Within the contractual documentation, Ms Smyth completed a series of declarations, one of which stated that the agreement was entered into wholly or predominantly for purpose of a business carried on by her.
Ms Smyth defaulted at the end of its 6-month term and default interest began to accrue.
The proceedings:
Goldhill issued proceedings in May 2019 seeking possession and a money judgment.
Ms Smyth, then acting in person, filed a defence in form N11m and a witness statement. In her defence, Ms Smyth ticked yes to the questions:
- Do you want the court to consider whether or not the terms of your original loan agreement are fair?
- Do you intend to apply to the court for an order changing the terms of your loan agreement (a time order)?’
The narrative preceding such questions read: (Only answer these questions if the loan secured by the mortgage (or part of it) is a regulated consumer credit agreement):
By its reply, Goldhill denied the agreement was a regulated mortgage contract or regulated consumer credit agreement.
The claim was allocated to the multi-track and transferred to the County Court at Central London.
In advance of the CCMC, Ms Smyth appointed solicitors and the parties agreed a case summary of the issues for determination which included asking the court to determine whether the loan was regulated and if regulated, whether the terms were fair.

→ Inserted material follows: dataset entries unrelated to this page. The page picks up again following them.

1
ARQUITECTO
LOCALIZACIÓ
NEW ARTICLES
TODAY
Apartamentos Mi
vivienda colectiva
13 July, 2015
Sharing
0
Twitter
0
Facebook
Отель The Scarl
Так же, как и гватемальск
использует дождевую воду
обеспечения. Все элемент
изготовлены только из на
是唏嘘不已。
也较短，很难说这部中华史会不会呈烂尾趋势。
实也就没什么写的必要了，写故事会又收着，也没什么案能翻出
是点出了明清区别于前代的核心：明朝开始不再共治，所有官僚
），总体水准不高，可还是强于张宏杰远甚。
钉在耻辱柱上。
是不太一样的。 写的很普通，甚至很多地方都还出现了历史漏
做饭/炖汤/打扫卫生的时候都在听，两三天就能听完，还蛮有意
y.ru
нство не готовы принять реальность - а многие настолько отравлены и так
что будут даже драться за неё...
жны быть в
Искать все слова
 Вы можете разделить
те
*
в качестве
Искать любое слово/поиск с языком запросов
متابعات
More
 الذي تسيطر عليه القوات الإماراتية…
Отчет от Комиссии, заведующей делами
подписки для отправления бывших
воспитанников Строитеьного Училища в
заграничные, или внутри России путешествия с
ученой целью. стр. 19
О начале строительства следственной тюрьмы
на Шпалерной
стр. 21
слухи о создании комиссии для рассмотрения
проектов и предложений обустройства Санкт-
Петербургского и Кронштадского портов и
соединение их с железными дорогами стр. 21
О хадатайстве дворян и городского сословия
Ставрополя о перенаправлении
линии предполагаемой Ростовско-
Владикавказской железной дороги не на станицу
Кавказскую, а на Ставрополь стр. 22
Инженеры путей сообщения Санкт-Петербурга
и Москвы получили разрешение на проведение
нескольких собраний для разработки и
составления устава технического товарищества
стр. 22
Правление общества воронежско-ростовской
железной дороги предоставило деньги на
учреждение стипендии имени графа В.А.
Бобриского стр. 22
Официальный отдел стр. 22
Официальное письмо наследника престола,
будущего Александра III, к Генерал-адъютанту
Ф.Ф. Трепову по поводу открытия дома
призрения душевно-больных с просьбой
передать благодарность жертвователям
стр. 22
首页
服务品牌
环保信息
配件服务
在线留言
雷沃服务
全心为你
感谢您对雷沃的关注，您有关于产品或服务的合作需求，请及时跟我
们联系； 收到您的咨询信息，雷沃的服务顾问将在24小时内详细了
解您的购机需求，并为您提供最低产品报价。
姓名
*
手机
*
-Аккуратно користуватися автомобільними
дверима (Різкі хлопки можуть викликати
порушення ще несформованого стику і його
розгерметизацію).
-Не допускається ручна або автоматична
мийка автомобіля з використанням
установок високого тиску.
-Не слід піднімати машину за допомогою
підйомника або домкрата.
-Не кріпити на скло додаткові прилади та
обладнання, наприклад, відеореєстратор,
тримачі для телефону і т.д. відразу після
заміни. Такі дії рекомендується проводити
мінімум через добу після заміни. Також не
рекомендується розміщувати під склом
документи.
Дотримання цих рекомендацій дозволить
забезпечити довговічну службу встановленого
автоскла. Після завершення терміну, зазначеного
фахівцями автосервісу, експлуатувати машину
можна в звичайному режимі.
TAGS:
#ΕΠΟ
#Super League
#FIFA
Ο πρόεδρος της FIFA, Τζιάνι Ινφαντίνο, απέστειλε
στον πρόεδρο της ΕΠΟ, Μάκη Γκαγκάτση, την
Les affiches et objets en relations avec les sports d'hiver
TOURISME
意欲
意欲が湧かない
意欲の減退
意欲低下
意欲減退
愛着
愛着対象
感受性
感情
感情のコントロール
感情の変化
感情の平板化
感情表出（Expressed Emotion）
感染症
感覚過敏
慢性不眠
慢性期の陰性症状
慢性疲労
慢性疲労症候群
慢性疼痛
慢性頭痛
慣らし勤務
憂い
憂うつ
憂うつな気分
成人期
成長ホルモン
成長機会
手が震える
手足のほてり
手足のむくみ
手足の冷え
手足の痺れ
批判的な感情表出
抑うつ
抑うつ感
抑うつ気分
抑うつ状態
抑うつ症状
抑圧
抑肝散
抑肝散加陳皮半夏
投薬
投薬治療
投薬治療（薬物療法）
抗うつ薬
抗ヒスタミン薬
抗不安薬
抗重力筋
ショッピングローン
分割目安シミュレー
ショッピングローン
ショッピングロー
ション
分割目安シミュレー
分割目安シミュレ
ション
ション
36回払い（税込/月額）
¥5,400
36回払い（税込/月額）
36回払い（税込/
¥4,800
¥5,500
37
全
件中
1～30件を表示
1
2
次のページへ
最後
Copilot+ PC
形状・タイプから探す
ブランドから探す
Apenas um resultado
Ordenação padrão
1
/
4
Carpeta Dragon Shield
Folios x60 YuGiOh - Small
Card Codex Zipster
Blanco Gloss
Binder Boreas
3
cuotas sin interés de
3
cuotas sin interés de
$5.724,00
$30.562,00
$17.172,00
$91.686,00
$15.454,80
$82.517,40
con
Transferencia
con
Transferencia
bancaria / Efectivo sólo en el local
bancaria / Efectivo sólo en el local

By the date of trial, £240,000 was outstanding under the loan. By the date of the appeal the debt amounted to £740,000.
Trial:
At trial before HHJ Gerald in June 2021, it was agreed by counsel for Ms Smyth that the judge needed to focus on whether the mortgage was a regulated mortgage contract.
The judge found that the loan was not a regulated mortgage contract. However, he went on to add that the Consumer Credit Act 1974 was immaterial to the enforcement of the loan.
The appeal:
The main issue on appeal was whether the appellant (Ms Smyth) was wrongly deprived of the opportunity to rely on the unfair relationship provisions of s140A-D Consumer Credit Act 1974.
Soole J found that whilst the fairness of the contract terms had been pleaded, a case of unfair relationship had not been pleaded. Moreover, the agreed case summary had put beyond doubt that the question of fairness only arose if the agreement were held to be regulated.
Of note, the judge held that it does not follow that a challenge to the fairness of terms implicitly amounts to a challenge to the fairness of the relationship [93].
As to the new point on appeal, Soole J considered that if the fairness of the relationship had been taken and pursued below, the course of the trial and evidence would have changed as a consequence of the reverse burden of proof and the focus on the overall fairness of the relationship rather than just the fairness of the terms [117].
Accordingly, the appeal was dismissed.
Comment:
RMCs are principally regulated under FSMA which provides that the Financial Conduct Authority (the “FCA”) may make rules governing authorised persons, contravention of which is actionable when the rules so provide. The rules relating to RMCs are contained within the FCA handbook in the Mortgages and Home Finance: Conduct of Business sourcebook (MCOB) which addresses fairness.
Because of its nature, and Ms Smyth’s declarations, the trial judge was right to find that the loan agreement was not a Regulated Mortgage Contract (“RMC”) per Article 61A(1)(c) of The Financial Services and Markets Act 2000 (“FSMA”) (Regulated Activities) Order 2001 (“RAO”). Further, it was not a regulated consumer credit agreement under s8 Consumer Credit Act 1974 (“CCA ’74”) and Part II RAO because it involved credit of more than £25,000 wholly or predominantly for business purposes.
The unfair relationship provisions of the CCA ’74 apply to both regulated and unregulated consumer credit agreements but they do not apply to RMC’s (s140A(5) CCA ’74). Therefore, it was incorrect for the judge at first instance to say that the Consumer Credit Act 1974 was ‘immaterial’ to enforcement of the loan. Because the loan was not a RMC, the unfair relationship provisions could apply.
Had Ms Smyth pleaded that the relationship was unfair, the burden would have been on Goldhill to prove to the contrary (per s140B(9) CCA ’74).
This case serves to reinforce the importance of proper pleading and agreeing case summaries as Soole J alluded to at [96]:
“The purpose of pleadings is to identify the issues for trial. The purpose of the Summary … was to provide clear and agreed identification of the issues to be determined at the trial.”